The emulsions of this invention are Medium Setting, i.e., less than 60 on the emulsibility test; however, instead of using petroleum distillate solvents to reduce the viscosity of the emulsion residue, the viscosity is reduced by incorporating an inverted emulsion into the asphalt cement, or asphalt/polymer blend, preferably prior to it being emulsified. An advantage of the invention includes the ability to reduce the viscosity of the residue without inclusion of significant amounts of petroleum distillate(s), and the invention can preferably provide the ability to add other coating aids efficiently to the residue. The product of evaporation for the emulsions of the invention is primarily water vapor, which is environmentally friendly. Thus, the invention provides bituminous compositions and paving mixtures that cure more rapidly to provide sufficient stability or stiffening to the resultant paved material by minimizing or avoiding the inclusion of solvents.
The invention encompasses a bituminous composition that includes asphalt cement, asphalt-polymer blend, or both (collectively, “asphalt”), water, an inverted emulsion in an amount sufficient to reduce or eliminate the need for petroleum distillates in forming the composition, and acid and base components to help form the composition. These bituminous compositions are medium setting, and are exclusive of rapid setting and slow setting materials per ASTM standards. As a result, the invention provides graded and dense-graded pavement mixtures formed from the bituminous compositions described herein. It should be understood that the asphalt is typically present in powder, particle, or granular form (including agglomerated-type granules). Thus, the bituminous composition contains various components that encapsulate substantially all, or all, of the asphalt so that the encapsulated portion remains suspended to facilitate paving, with the bituminous composition then curing rapidly in place.
The bituminous compositions of the invention are typically obtained by combining a standard emulsion with an inverted emulsion.

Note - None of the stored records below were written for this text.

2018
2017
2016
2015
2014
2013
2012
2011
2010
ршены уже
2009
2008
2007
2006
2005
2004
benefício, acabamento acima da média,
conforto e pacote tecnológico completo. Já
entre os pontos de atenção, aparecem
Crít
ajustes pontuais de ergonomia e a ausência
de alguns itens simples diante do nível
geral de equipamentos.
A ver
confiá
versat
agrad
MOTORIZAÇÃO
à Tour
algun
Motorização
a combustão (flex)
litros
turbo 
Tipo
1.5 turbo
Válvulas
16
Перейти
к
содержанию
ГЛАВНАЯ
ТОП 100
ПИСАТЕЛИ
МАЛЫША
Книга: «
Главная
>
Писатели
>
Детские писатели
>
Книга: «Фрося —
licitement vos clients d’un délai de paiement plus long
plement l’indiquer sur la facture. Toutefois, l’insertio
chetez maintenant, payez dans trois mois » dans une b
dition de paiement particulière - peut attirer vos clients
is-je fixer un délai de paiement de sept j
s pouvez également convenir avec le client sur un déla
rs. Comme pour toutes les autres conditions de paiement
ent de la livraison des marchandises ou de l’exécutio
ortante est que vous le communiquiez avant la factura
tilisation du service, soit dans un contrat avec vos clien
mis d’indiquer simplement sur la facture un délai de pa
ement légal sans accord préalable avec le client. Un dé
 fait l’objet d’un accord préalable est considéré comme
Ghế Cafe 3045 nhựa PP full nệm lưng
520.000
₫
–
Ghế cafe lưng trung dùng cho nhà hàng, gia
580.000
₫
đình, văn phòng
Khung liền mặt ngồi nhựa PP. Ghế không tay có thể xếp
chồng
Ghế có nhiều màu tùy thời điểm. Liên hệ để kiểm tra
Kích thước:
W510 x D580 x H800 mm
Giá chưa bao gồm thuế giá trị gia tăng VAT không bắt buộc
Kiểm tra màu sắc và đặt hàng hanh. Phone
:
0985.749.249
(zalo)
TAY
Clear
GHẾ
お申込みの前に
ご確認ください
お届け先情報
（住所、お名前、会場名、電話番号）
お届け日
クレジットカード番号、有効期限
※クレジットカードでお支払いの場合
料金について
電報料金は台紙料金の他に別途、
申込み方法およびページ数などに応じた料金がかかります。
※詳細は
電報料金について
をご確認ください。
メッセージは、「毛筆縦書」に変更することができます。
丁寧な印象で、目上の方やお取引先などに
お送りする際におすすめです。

In one embodiment, which is preferred, an oil-in-water emulsion is formed as the primary, external emulsion. Then water-in-oil emulsion (the inverted emulsion) is formed separately and combined with the oil-in-water primary emulsion. In another embodiment, the water-in-oil emulsion is formed as the primary, external emulsion, and an oil-in-water emulsion (the inverted emulsion) is formed separately and combined with the water-in-oil primary emulsion. The resultant medium setting bituminous compositions are of the cold mixing type, i.e., include one or more emulsions, and they are different from a “coal mix,” or hot-heat asphalt mixture. The coal mix formulations are not included within the invention, as they use heat or high temperatures to help reduce or maintain the viscosity sufficiently low to permit suitable coating of the aggregate being coated. Aggregates coated according to the invention may be coarse, fine, or a mixture thereof. The medium setting bituminous compositions of the invention typically cure more rapidly than conventional coal mixes.
The asphalt, or “aggregate,” is typically present in an amount from about 50 weight percent to 75 weight percent. Water is typically present in an amount of about 20 weight percent to 40 weight percent water. In one embodiment, the water is present in an amount of about 20 weight percent up to 40 weight percent, preferably about 20 weight percent to less than 40 weight percent. In one preferred embodiment, the water is present in an amount of about 22 to 38 weight percent of the bituminous composition. The water in combination with one or more soaps, i.e., acid and base combinations, helps form the emulsion, inverted emulsion, or both.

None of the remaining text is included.